Author: Andrew Rowe
Review by Sam Koumi
Note from OOTWReviews: The edition reviewed is the aduiobook, narrated by Nick Podehl, and as such some of the points in this review will not apply to the print version.
-Eric Sparks, founder of OOTWReviews
Andrew Rowe manages to introduce the reader to his Ascension series fairly well in this first book, called Sufficiently Advanced Magic, and I had the privilege of having Nick Podehl perform it for me.
Sufficiently Advanced Magic is stuffed with what most YA fantasy fans enjoy: action, magic, and intrigue. Although it’s pretty lacking in the romance department (not that I’m complaining. Rowe does a fairly good job in introducing the setting of the story, without having too many info dumps, and those that are, are hidden well enough for me to be able to look past them.
I do for the most part enjoy the characters. They are well written, and the inter-personal relationships are well written and interesting, even with little, or almost no romance at all (a few seeds are strewn, which probably will be explored later in the series, but they didn’t have too much of an effect in this book), which is, in my experience, pretty rare in these kinds of stories.

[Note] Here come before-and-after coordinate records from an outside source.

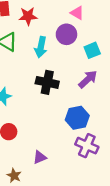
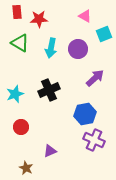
purple circle: (66, 34) -> (78, 49), moved
cyan square: (92, 50) -> (104, 34), moved
black cross: (47, 82) -> (49, 90), moved, turned -35

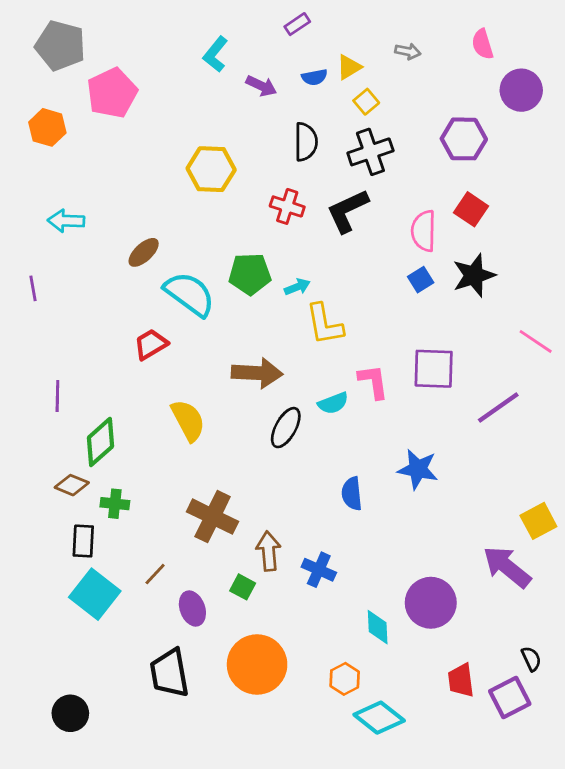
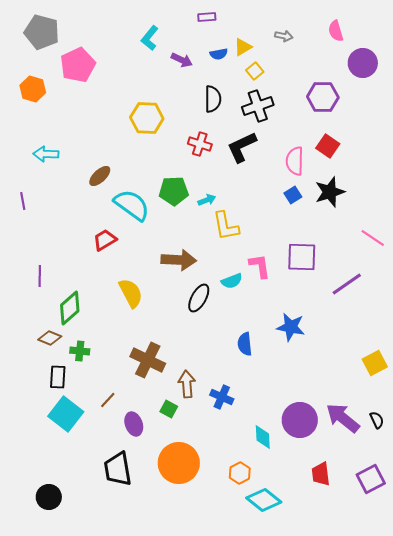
purple rectangle: (297, 24) -> (207, 17), turned 30
purple arrow: (507, 567) -> (343, 418), moved
black semicircle: (531, 659) -> (377, 420), moved
purple square: (510, 698) -> (371, 479), moved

I do, however, have a gripe: how the main character is written as if he’s the smart one, who prefers smart planning over brute force as his way to solve problems. For example, he preferred studying puzzles rather than combat training before his trial. Yet, 90% of all fights are either won through force or by pure luck. Very few fights are fought tactically. He’s a pretty bad student, who, after his trial, doesn’t enjoy studying, even though that’s kinda how his character was set up in the beginning.
This is probably done to make him more relatable, but it’s a bit annoying that he “breaks character” that much. This gets better later in the book, but it’s still somewhat there.
Podehl does a good job and makes the characters come alive. I generally have low expectations for the narrators of audiobooks, but that doesn’t mean I can enjoy it when they are good.
Overall, the book does what it does good very well, but that which grinds my gears does so to an extreme level.
I’d like to give the story a 6/10, and hoping that future books only rise in quality!